▸ **Problem to work on**: Here the job is to transcribe the data verbatim while leaving each picture out.

*****

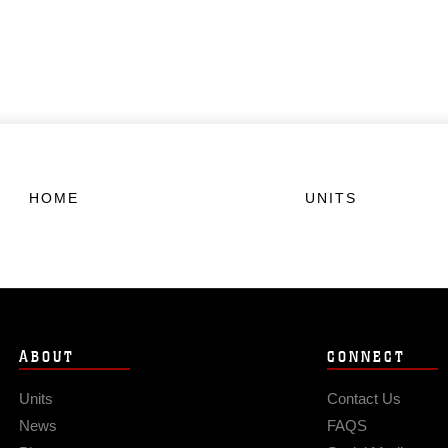
HOME
UNITS
ABOUT
CONNECT
Units
Contact Us
News
FAQS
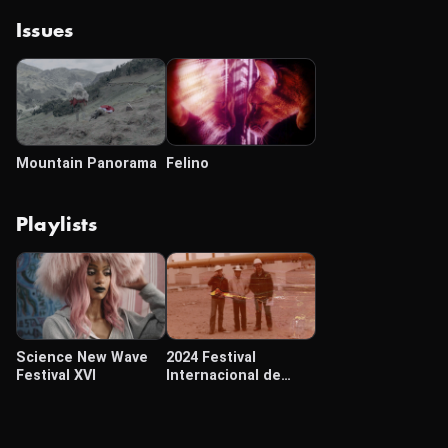
Issues
Mountain Panorama
Felino
Playlists
Science New Wave
2024 Festival
Festival XVI
Internacional de
Cine Cámara Lúcida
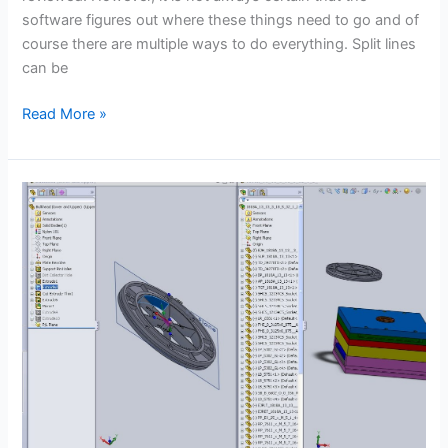
software figures out where these things need to go and of
course there are multiple ways to do everything. Split lines
can be
Parting
Read More »
Line
Split
Face
–
CSWP
Mold
Tools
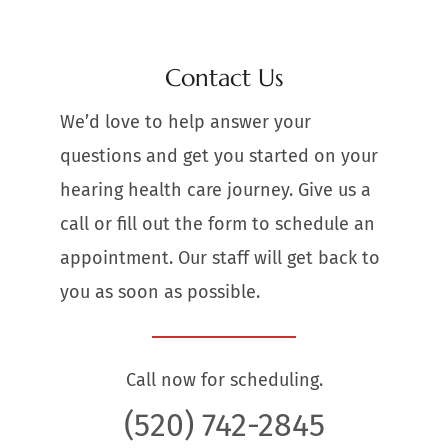
Contact Us
We’d love to help answer your
questions and get you started on your
hearing health care journey. Give us a
call or fill out the form to schedule an
appointment. Our staff will get back to
you as soon as possible.
Call now for scheduling.
(520) 742-2845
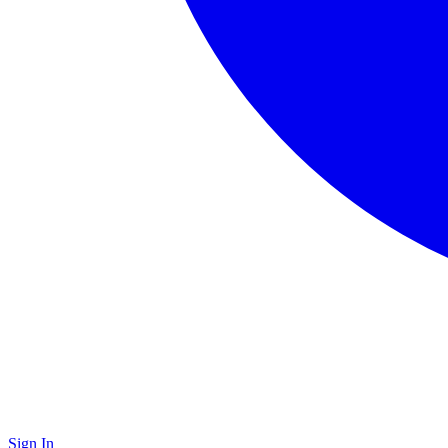
Sign In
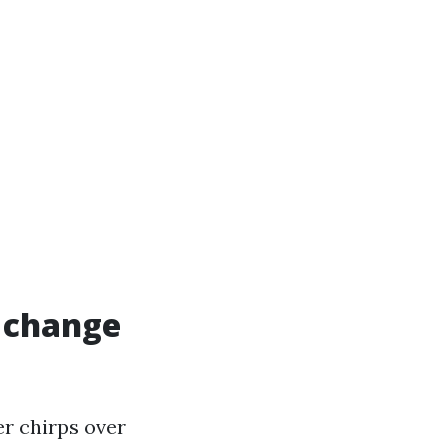
e change
er chirps over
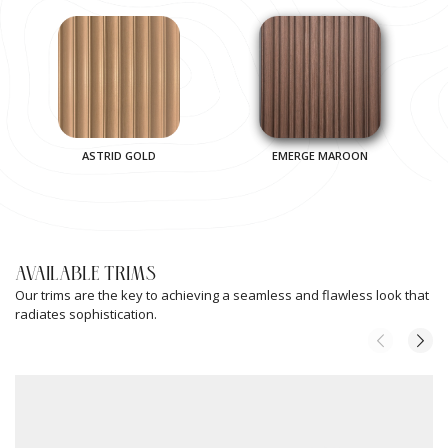
ASTRID GOLD
EMERGE MAROON
AVAILABLE TRIMS
Our trims are the key to achieving a seamless and flawless look that
radiates sophistication.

*****

▸ **Answer area**:
HOME
UNITS
ABOUT
CONNECT
Units
Contact Us
News
FAQS
Issues
Mountain Panorama
Felino
Playlists
Science New Wave
2024 Festival
Festival XVI
Internacional de
Cine Cámara Lúcida
software figures out where these things need to go and of
course there are multiple ways to do everything. Split lines
can be
Parting
Read More »
Line
Split
Face
–
CSWP
Mold
Tools
Contact Us
We’d love to help answer your
questions and get you started on your
hearing health care journey. Give us a
call or fill out the form to schedule an
appointment. Our staff will get back to
you as soon as possible.
Call now for scheduling.
(520) 742-2845
Sign In
e change
er chirps over
ASTRID GOLD
EMERGE MAROON
AVAILABLE TRIMS
Our trims are the key to achieving a seamless and flawless look that
radiates sophistication.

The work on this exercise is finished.